Quelques contes créole
recueillis par Mme Schont, 1935.

Une mère avait deux filles dont l'une était belle et l'autre laide. La mère préférait la Laide. Elle faisait tout pour empêcher la Belle de se marier; elle menait la Laide à tous les bals, laissant la Belle à la maison, et elle devait laver le linge, récurer la case, faire cuire le manger, faire tout le travail, tandis que la Laide ne faisait jamais rien.

*

Un jour, la mère dit à la Belle: «Voici un paquet d'aiguilles et d'épingles mélangées; il faut les démêler et les ranger pendant que nous serons à la messe»; et elle partit avec la Laide à la grand'messe. Il y avait, naturellement, aussi le ménage à faire.

Quand sa mère fut partie, la jeune fille alla prendre de l'eau à la fontaine.
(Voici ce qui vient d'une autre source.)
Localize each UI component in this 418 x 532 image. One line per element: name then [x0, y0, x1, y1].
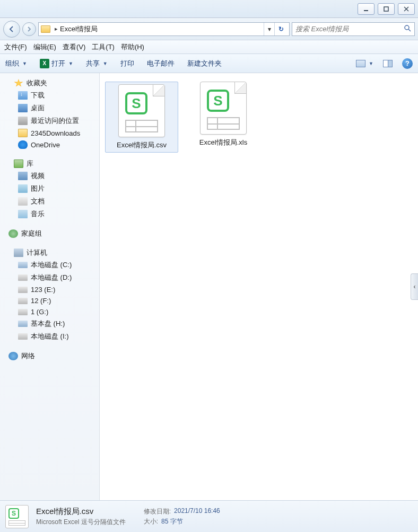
details-filetype: Microsoft Excel 逗号分隔值文件 — [36, 518, 126, 527]
open-button[interactable]: X打开▼ — [40, 59, 73, 68]
maximize-button[interactable] — [378, 3, 395, 15]
back-button[interactable] — [3, 21, 20, 38]
file-area[interactable]: S Excel情报局.csv S Excel情报局.xls ‹ — [100, 73, 418, 500]
menu-bar: 文件(F) 编辑(E) 查看(V) 工具(T) 帮助(H) — [0, 40, 418, 54]
sidebar-drive-i[interactable]: 本地磁盘 (I:) — [0, 330, 99, 343]
organize-button[interactable]: 组织▼ — [5, 59, 27, 68]
search-icon — [404, 24, 411, 33]
sidebar-desktop[interactable]: 桌面 — [0, 102, 99, 114]
spreadsheet-icon: S — [5, 505, 29, 528]
search-box[interactable] — [292, 22, 415, 36]
document-icon — [18, 197, 28, 206]
sidebar-drive-g[interactable]: 1 (G:) — [0, 306, 99, 317]
menu-file[interactable]: 文件(F) — [4, 42, 27, 52]
sidebar-homegroup[interactable]: 家庭组 — [0, 228, 99, 240]
library-icon — [14, 159, 23, 168]
drive-icon — [18, 309, 28, 315]
menu-edit[interactable]: 编辑(E) — [33, 42, 56, 52]
svg-line-5 — [408, 29, 411, 31]
sidebar-music[interactable]: 音乐 — [0, 208, 99, 220]
sidebar-2345downloads[interactable]: 2345Downloads — [0, 127, 99, 139]
sidebar-drive-e[interactable]: 123 (E:) — [0, 284, 99, 295]
close-button[interactable] — [398, 3, 415, 15]
sidebar-drive-h[interactable]: 基本盘 (H:) — [0, 317, 99, 330]
breadcrumb-arrow-icon: ▸ — [55, 25, 58, 32]
svg-point-4 — [405, 25, 409, 30]
folder-icon — [41, 25, 50, 33]
address-dropdown[interactable]: ▾ — [264, 23, 274, 36]
print-button[interactable]: 打印 — [120, 59, 134, 68]
sidebar-video[interactable]: 视频 — [0, 170, 99, 182]
details-pane: S Excel情报局.csv Microsoft Excel 逗号分隔值文件 修… — [0, 500, 418, 532]
network-icon — [8, 352, 18, 360]
view-icon — [356, 60, 365, 67]
toolbar: 组织▼ X打开▼ 共享▼ 打印 电子邮件 新建文件夹 ▼ ? — [0, 54, 418, 73]
sidebar-onedrive[interactable]: OneDrive — [0, 139, 99, 150]
spreadsheet-icon: S — [200, 82, 247, 135]
address-bar: ▸ Excel情报局 ▾ ↻ — [0, 18, 418, 40]
drive-icon — [18, 274, 28, 281]
sidebar-libraries[interactable]: 库 — [0, 158, 99, 170]
homegroup-icon — [8, 229, 18, 238]
music-icon — [18, 210, 28, 218]
onedrive-icon — [18, 140, 28, 149]
sidebar-recent[interactable]: 最近访问的位置 — [0, 114, 99, 127]
modified-value: 2021/7/10 16:46 — [174, 507, 220, 516]
file-name: Excel情报局.xls — [189, 138, 258, 147]
drive-icon — [18, 333, 28, 340]
sidebar: 收藏夹 下载 桌面 最近访问的位置 2345Downloads OneDrive… — [0, 73, 100, 500]
drive-icon — [18, 298, 28, 304]
details-filename: Excel情报局.csv — [36, 507, 126, 517]
video-icon — [18, 172, 28, 180]
forward-button[interactable] — [22, 22, 36, 36]
menu-tools[interactable]: 工具(T) — [92, 42, 115, 52]
file-item-xls[interactable]: S Excel情报局.xls — [189, 82, 258, 147]
chevron-down-icon: ▼ — [369, 61, 373, 66]
address-box[interactable]: ▸ Excel情报局 ▾ ↻ — [38, 22, 290, 36]
drive-icon — [18, 321, 28, 327]
picture-icon — [18, 184, 28, 193]
panel-button[interactable] — [383, 60, 393, 67]
drive-icon — [18, 262, 28, 268]
spreadsheet-icon: S — [118, 84, 165, 137]
sidebar-computer[interactable]: 计算机 — [0, 247, 99, 259]
modified-label: 修改日期: — [144, 507, 171, 516]
sidebar-pictures[interactable]: 图片 — [0, 182, 99, 195]
share-button[interactable]: 共享▼ — [86, 59, 108, 68]
sidebar-drive-c[interactable]: 本地磁盘 (C:) — [0, 259, 99, 271]
size-label: 大小: — [144, 517, 158, 526]
side-panel-handle[interactable]: ‹ — [411, 273, 418, 300]
recent-icon — [18, 117, 28, 125]
menu-help[interactable]: 帮助(H) — [121, 42, 144, 52]
refresh-button[interactable]: ↻ — [274, 23, 287, 36]
sidebar-network[interactable]: 网络 — [0, 350, 99, 362]
folder-icon — [18, 129, 28, 137]
minimize-button[interactable] — [358, 3, 375, 15]
computer-icon — [14, 249, 23, 257]
sidebar-favorites[interactable]: 收藏夹 — [0, 77, 99, 89]
chevron-down-icon: ▼ — [68, 61, 73, 66]
desktop-icon — [18, 104, 28, 112]
sidebar-downloads[interactable]: 下载 — [0, 89, 99, 102]
download-icon — [18, 91, 28, 100]
star-icon — [14, 79, 23, 87]
chevron-down-icon: ▼ — [103, 61, 108, 66]
svg-rect-1 — [384, 7, 388, 11]
excel-icon: X — [40, 59, 49, 68]
file-name: Excel情报局.csv — [108, 140, 176, 150]
newfolder-button[interactable]: 新建文件夹 — [187, 59, 222, 68]
email-button[interactable]: 电子邮件 — [147, 59, 175, 68]
main-area: 收藏夹 下载 桌面 最近访问的位置 2345Downloads OneDrive… — [0, 73, 418, 500]
file-item-csv[interactable]: S Excel情报局.csv — [105, 82, 178, 153]
chevron-down-icon: ▼ — [22, 61, 27, 66]
sidebar-documents[interactable]: 文档 — [0, 195, 99, 208]
search-input[interactable] — [295, 25, 404, 33]
help-button[interactable]: ? — [402, 58, 413, 69]
menu-view[interactable]: 查看(V) — [63, 42, 85, 52]
sidebar-drive-d[interactable]: 本地磁盘 (D:) — [0, 271, 99, 284]
sidebar-drive-f[interactable]: 12 (F:) — [0, 295, 99, 306]
title-bar — [0, 0, 418, 18]
size-value: 85 字节 — [161, 517, 183, 526]
current-location: Excel情报局 — [60, 24, 98, 34]
view-button[interactable]: ▼ — [356, 60, 373, 67]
Là, elle rencontra une vieille femme qui lui dit: «Mon enfant, pourquoi pleurez-vous?» Elle répondit: «Ma mère m'a donné beaucoup de travail à faire, et je n'en finirai jamais de démêler les épingles et les aiguilles. Et si, à son retour, je n'ai pas fini, elle me battra.»

Alors, la vieille lui donna une petite baguette, et lui dit:

«Tu n'auras qu'à dire: par cette petite baguette, faites que j'aie ce que je désire!»

La Belle prit la baguette et retourna a la maison, toute joyeuse. Elle regarda la baguette et dit: «Faites que la maison soit bien rangée et que les épingles et les aiguilles se séparent!» Tout fut fait selon son désir.

Quand sa mère revint de la messe, elle fut étonnée de voir que tous les travaux étaient finis.

*

Le dimanche suivant, en partant pour la messe, elle donne à faire plus de travail encore que la première fois. Cette fois, la Belle fit ses travaux en un tournemain, grâce à la baguette, et, quand tout fut rangé, épousseté, bien en place, elle demanda à sa baguette de beaux vêtements pour s'habiller, et un joli carrosse pour la conduire, elle aussi, à la messe.

Quand elle arriva à l'église, tout lemonde la regarda. On la prenait pour une princesse, tant elle était jolie.

Mais elle partit un peu avant la fin de la messe, et quand sa mère rentra, la Belle, comme toujours, portait sa robe de travail. La mère lui dit: «Si tu avais été à l'église, tu aurais vu une princesse.» La fille ne répondit rien.

Le dimanche suivant elle eut encore plus de travail, mais la baguette fit tout en un clin d'oeil. Et sa mère n'était pas arrivée que, déjà, le carrosse s'arrêta devant le palais.

Elle était encore plus belle que le premier dimanche, et tout le monde l'admira. Elle repartit un peu avant la fin de la messe.

Mais, en descendant les marches de l'église, un de ses souliers tomba. Comme elle était pressée d'être rentrée avant sa mère, elle ne le ramassa pas.

*

On trouva le soulier, et on l'apporta au Roi qui déclara que la jeune fille a qui appartenait ce soulier serait la femme de son fils. Le Roi fit donc chercher, dans tout le pays, la femme qui pourrait chausser ce soulier.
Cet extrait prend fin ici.